The conjunction of (1) and (4) is understood as justifying the superiority of FEO with respect to a “natural aristocracy” where, despite higher abolute levels of wealth for those at the bottom, the children of those born at the bottom (or people subject to racist discrimination) have very little or no chances of accessing positions at the top.

If this is an unacceptable interpretation of the “priority of self-realization” idea, just ignore what I’m going to say next. If I am right, then please read the objection below.

My objection is that 1) 2) 3) and 4) are valid, they justify going beyond FEO+DP in the direction of “social equality”, namely in the direction of simple egalitarian society where DP has no or very little role to play. Consider the following example.

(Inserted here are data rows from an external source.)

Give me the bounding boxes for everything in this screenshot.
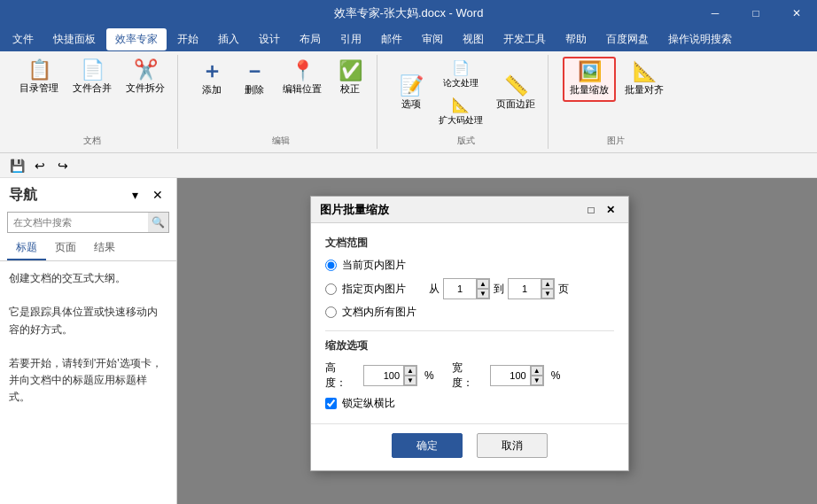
nav-tab-headings[interactable]: 标题 bbox=[7, 236, 46, 260]
radio-all-pages[interactable]: 文档内所有图片 bbox=[325, 305, 614, 320]
nav-hint-3: 若要开始，请转到'开始'选项卡，并向文档中的标题应用标题样式。 bbox=[9, 355, 167, 407]
zoom-options-label: 缩放选项 bbox=[325, 338, 614, 353]
split-icon: ✂️ bbox=[134, 60, 158, 80]
to-page-down[interactable]: ▼ bbox=[541, 289, 554, 299]
width-down[interactable]: ▼ bbox=[531, 376, 543, 385]
editpos-icon: 📍 bbox=[291, 61, 315, 81]
radio-current-page[interactable]: 当前页内图片 bbox=[325, 258, 614, 273]
radio-all-pages-label: 文档内所有图片 bbox=[342, 305, 416, 320]
menu-view[interactable]: 视图 bbox=[454, 28, 493, 50]
radio-specified-page-row: 指定页内图片 从 ▲ ▼ bbox=[325, 278, 614, 299]
ribbon-btn-batchalign[interactable]: 📐 批量对齐 bbox=[619, 58, 669, 100]
width-up[interactable]: ▲ bbox=[531, 366, 543, 376]
ribbon-btn-options[interactable]: 📝 选项 bbox=[392, 73, 431, 114]
menu-help[interactable]: 帮助 bbox=[556, 28, 595, 50]
merge-label: 文件合并 bbox=[73, 81, 112, 95]
to-page-input[interactable] bbox=[509, 279, 541, 299]
menu-ref[interactable]: 引用 bbox=[331, 28, 370, 50]
from-page-input[interactable] bbox=[444, 279, 476, 299]
menu-devtools[interactable]: 开发工具 bbox=[494, 28, 555, 50]
from-page-down[interactable]: ▼ bbox=[477, 289, 489, 299]
nav-tab-pages[interactable]: 页面 bbox=[46, 236, 85, 260]
from-page-up[interactable]: ▲ bbox=[477, 279, 489, 289]
save-button[interactable]: 💾 bbox=[7, 156, 27, 175]
from-page-spins: ▲ ▼ bbox=[476, 279, 489, 299]
menu-mail[interactable]: 邮件 bbox=[372, 28, 411, 50]
radio-specified-page[interactable]: 指定页内图片 bbox=[325, 282, 406, 297]
menu-insert[interactable]: 插入 bbox=[209, 28, 248, 50]
ribbon-btn-margin[interactable]: 📏 页面边距 bbox=[491, 73, 541, 114]
cancel-button[interactable]: 取消 bbox=[477, 433, 548, 458]
to-label: 到 bbox=[494, 282, 504, 297]
radio-current-page-input[interactable] bbox=[325, 260, 337, 271]
ribbon-btn-split[interactable]: ✂️ 文件拆分 bbox=[121, 57, 170, 98]
width-field: ▲ ▼ bbox=[490, 365, 544, 386]
height-up[interactable]: ▲ bbox=[404, 366, 416, 376]
navigation-panel: 导航 ▾ ✕ 🔍 标题 页面 结果 创建文档的交互式大纲。 它是跟踪具体位置或快… bbox=[0, 178, 177, 504]
dialog-overlay: 图片批量缩放 □ ✕ 文档范围 当前页内图片 bbox=[177, 178, 817, 504]
height-field: ▲ ▼ bbox=[363, 365, 417, 386]
nav-header-icons: ▾ ✕ bbox=[125, 185, 167, 205]
split-label: 文件拆分 bbox=[126, 81, 165, 95]
nav-close-icon[interactable]: ✕ bbox=[148, 185, 167, 205]
menu-search[interactable]: 操作说明搜索 bbox=[659, 28, 741, 50]
nav-tab-results[interactable]: 结果 bbox=[85, 236, 124, 260]
menu-start[interactable]: 开始 bbox=[168, 28, 207, 50]
menu-baidu[interactable]: 百度网盘 bbox=[597, 28, 657, 50]
ribbon-btn-batchzoom[interactable]: 🖼️ 批量缩放 bbox=[563, 57, 616, 102]
ribbon-btn-merge[interactable]: 📄 文件合并 bbox=[67, 57, 117, 98]
height-spins: ▲ ▼ bbox=[403, 366, 416, 385]
catalog-icon: 📋 bbox=[27, 60, 51, 80]
page-range: 从 ▲ ▼ 到 bbox=[429, 278, 569, 299]
lock-aspect-checkbox[interactable] bbox=[325, 398, 337, 409]
menu-review[interactable]: 审阅 bbox=[413, 28, 452, 50]
width-unit: % bbox=[551, 369, 561, 382]
ribbon-buttons-image: 🖼️ 批量缩放 📐 批量对齐 bbox=[563, 57, 669, 102]
close-button[interactable]: ✕ bbox=[776, 0, 817, 27]
ribbon-btn-correct[interactable]: ✅ 校正 bbox=[331, 58, 370, 99]
title-bar-controls: ─ □ ✕ bbox=[695, 0, 817, 27]
nav-search: 🔍 bbox=[7, 212, 169, 233]
ok-button[interactable]: 确定 bbox=[392, 433, 463, 458]
dialog-title-bar: 图片批量缩放 □ ✕ bbox=[311, 197, 628, 223]
ribbon-btn-paperproc[interactable]: 📄 论文处理 bbox=[434, 57, 487, 92]
dialog-minimize-icon[interactable]: □ bbox=[582, 201, 600, 219]
paperproc-icon: 📄 bbox=[452, 59, 470, 76]
menu-layout[interactable]: 布局 bbox=[291, 28, 330, 50]
nav-title: 导航 bbox=[9, 186, 37, 205]
ribbon-btn-catalog[interactable]: 📋 目录管理 bbox=[14, 57, 64, 98]
menu-efficiency[interactable]: 效率专家 bbox=[106, 28, 167, 50]
minimize-button[interactable]: ─ bbox=[695, 0, 735, 27]
dialog-close-icon[interactable]: ✕ bbox=[602, 201, 619, 219]
nav-chevron-icon[interactable]: ▾ bbox=[125, 185, 144, 205]
height-unit: % bbox=[424, 369, 434, 382]
radio-all-pages-input[interactable] bbox=[325, 306, 337, 318]
title-bar: 效率专家-张大妈.docx - Word ─ □ ✕ bbox=[0, 0, 817, 27]
menu-file[interactable]: 文件 bbox=[4, 28, 43, 50]
ribbon-btn-add[interactable]: ＋ 添加 bbox=[192, 57, 231, 100]
to-page-up[interactable]: ▲ bbox=[541, 279, 554, 289]
search-button[interactable]: 🔍 bbox=[148, 212, 169, 233]
search-input[interactable] bbox=[7, 212, 169, 233]
undo-button[interactable]: ↩ bbox=[30, 156, 50, 175]
restore-button[interactable]: □ bbox=[735, 0, 776, 27]
width-label: 宽度： bbox=[452, 361, 483, 391]
dialog-title-icons: □ ✕ bbox=[582, 201, 619, 219]
ribbon-btn-delete[interactable]: － 删除 bbox=[235, 57, 274, 100]
menu-quickpanel[interactable]: 快捷面板 bbox=[44, 28, 105, 50]
dialog-content: 文档范围 当前页内图片 指定页内图片 从 bbox=[311, 223, 628, 423]
width-input[interactable] bbox=[491, 366, 530, 385]
radio-specified-page-input[interactable] bbox=[325, 283, 337, 295]
redo-button[interactable]: ↪ bbox=[53, 156, 73, 175]
menu-design[interactable]: 设计 bbox=[250, 28, 289, 50]
height-input[interactable] bbox=[364, 366, 403, 385]
height-down[interactable]: ▼ bbox=[404, 376, 416, 385]
batchzoom-icon: 🖼️ bbox=[578, 62, 602, 81]
ribbon-btn-editpos[interactable]: 📍 编辑位置 bbox=[277, 58, 327, 99]
lock-aspect-row[interactable]: 锁定纵横比 bbox=[325, 396, 614, 411]
batchalign-icon: 📐 bbox=[633, 62, 657, 81]
to-page-field: ▲ ▼ bbox=[508, 278, 555, 299]
ribbon-btn-codespace[interactable]: 📐 扩大码处理 bbox=[434, 94, 487, 129]
batchalign-label: 批量对齐 bbox=[625, 83, 664, 97]
options-icon: 📝 bbox=[400, 76, 424, 96]
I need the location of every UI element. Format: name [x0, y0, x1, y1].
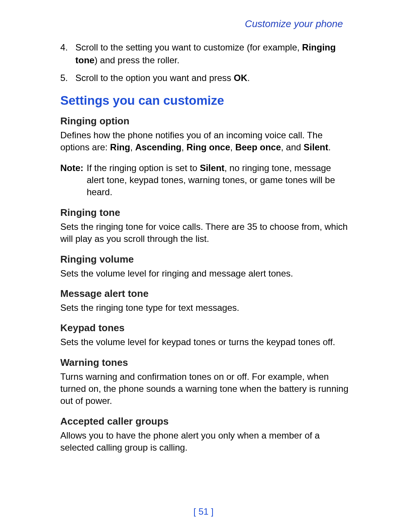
- step-suffix: ) and press the roller.: [95, 55, 179, 65]
- step-text: Scroll to the setting you want to custom…: [75, 41, 349, 66]
- sub-heading: Ringing volume: [60, 254, 349, 265]
- body-text: Allows you to have the phone alert you o…: [60, 430, 349, 454]
- note-label: Note:: [60, 162, 87, 199]
- note-bold: Silent: [200, 163, 224, 173]
- page-number: [ 51 ]: [0, 506, 407, 517]
- step-text: Scroll to the option you want and press …: [75, 72, 349, 84]
- subsection-ringing-option: Ringing option Defines how the phone not…: [60, 115, 349, 154]
- subsection-ringing-volume: Ringing volume Sets the volume level for…: [60, 254, 349, 280]
- sub-heading: Keypad tones: [60, 322, 349, 334]
- body-text: Defines how the phone notifies you of an…: [60, 129, 349, 154]
- subsection-keypad-tones: Keypad tones Sets the volume level for k…: [60, 322, 349, 348]
- step-number: 4.: [60, 41, 75, 66]
- ro-opt-3: Beep once: [235, 142, 281, 152]
- ro-sep-2: ,: [230, 142, 235, 152]
- step-suffix: .: [247, 73, 250, 83]
- body-text: Sets the ringing tone for voice calls. T…: [60, 221, 349, 245]
- ro-period: .: [328, 142, 331, 152]
- ro-sep-1: ,: [181, 142, 186, 152]
- ro-opt-0: Ring: [110, 142, 130, 152]
- sub-heading: Ringing option: [60, 115, 349, 127]
- body-text: Sets the ringing tone type for text mess…: [60, 302, 349, 314]
- sub-heading: Ringing tone: [60, 207, 349, 219]
- body-text: Sets the volume level for ringing and me…: [60, 268, 349, 280]
- ro-opt-2: Ring once: [187, 142, 230, 152]
- step-number: 5.: [60, 72, 75, 84]
- step-bold: OK: [234, 73, 247, 83]
- body-text: Turns warning and confirmation tones on …: [60, 371, 349, 407]
- section-heading: Settings you can customize: [60, 93, 349, 108]
- step-prefix: Scroll to the option you want and press: [75, 73, 234, 83]
- sub-heading: Message alert tone: [60, 288, 349, 300]
- note-text: If the ringing option is set to Silent, …: [87, 162, 349, 199]
- body-text: Sets the volume level for keypad tones o…: [60, 336, 349, 348]
- subsection-ringing-tone: Ringing tone Sets the ringing tone for v…: [60, 207, 349, 245]
- sub-heading: Accepted caller groups: [60, 416, 349, 427]
- numbered-steps: 4. Scroll to the setting you want to cus…: [60, 41, 349, 84]
- note-prefix: If the ringing option is set to: [87, 163, 200, 173]
- subsection-accepted-caller-groups: Accepted caller groups Allows you to hav…: [60, 416, 349, 454]
- ro-and: , and: [281, 142, 304, 152]
- subsection-warning-tones: Warning tones Turns warning and confirma…: [60, 357, 349, 407]
- ro-opt-1: Ascending: [135, 142, 182, 152]
- ro-last-opt: Silent: [304, 142, 328, 152]
- step-4: 4. Scroll to the setting you want to cus…: [60, 41, 349, 66]
- subsection-message-alert-tone: Message alert tone Sets the ringing tone…: [60, 288, 349, 314]
- sub-heading: Warning tones: [60, 357, 349, 368]
- step-prefix: Scroll to the setting you want to custom…: [75, 42, 302, 52]
- note-block: Note: If the ringing option is set to Si…: [60, 162, 349, 199]
- step-5: 5. Scroll to the option you want and pre…: [60, 72, 349, 84]
- running-header: Customize your phone: [60, 18, 343, 30]
- ro-sep-0: ,: [130, 142, 135, 152]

Call S1 a society which satisfies both FEO and DP, which is a complex post-industrial economy with income and wealth distributed more equally than in any society we know of. Now consider S2. You may imagine S2 as an economically more primitive society, e.g. an agricultural society with a lower degree of economic (functional) differentiation than advanced capitalistic society. I shall assume that S2 offers low-talent citizens higher “shares of opportunity”, than S1. What do I mean by that? Just imagine that S2 as simpler society, where social positions are more similar between each other than in S2, in terms of the prerogatives of power and responsibility attached to them and in terms of the qualifications required to access them. In this society, being born with relatively poorer natural talents does not close you off from as many possibility of career as in S1. So In S2 those of low talent and ability will have more “opportunity for opportunities” (access to a larger share of the normal opportunity range), than in S1. (S2 may be considered, if you want, a step ahead with respect to S1 with respect to A. Buchanan’s “morality of inclusion” idea)

If a person’s chances of self-realization are proportional to the share of normal opportunities open to him, the priority of self-realization leads us to prefer S2 over S1. The reasoning can be reiterated a couple of times until we get to a very functionally indifferentiated society with very little (too little!) room for the sort of incentive-generating inequalities that DP is supposed to justify. This clearly shows that the Democratic Equality interpretation of the second principle is incompatible with using the priority of self-realization as a justification of FEO.

(One way to reject my argument is to argue that self-realization does not depend only upon one’s share of the opportunity range, but also upon how vast an array of opportunities one can pick up from (which I accept), so that one reaches a point where any further sacrifice of functional differentiation would reduce a person’s chances of self-realization by reducing the variety of occupations within the normal range of opportunity in absolute terms, while increasing a person’s share of that range. I disagree because the existence of a higher variety of possible occupations to pick up from does not significantly contribute to the self-realization of the least talented individuals, who only have access to the least self-fulfilling ones)*.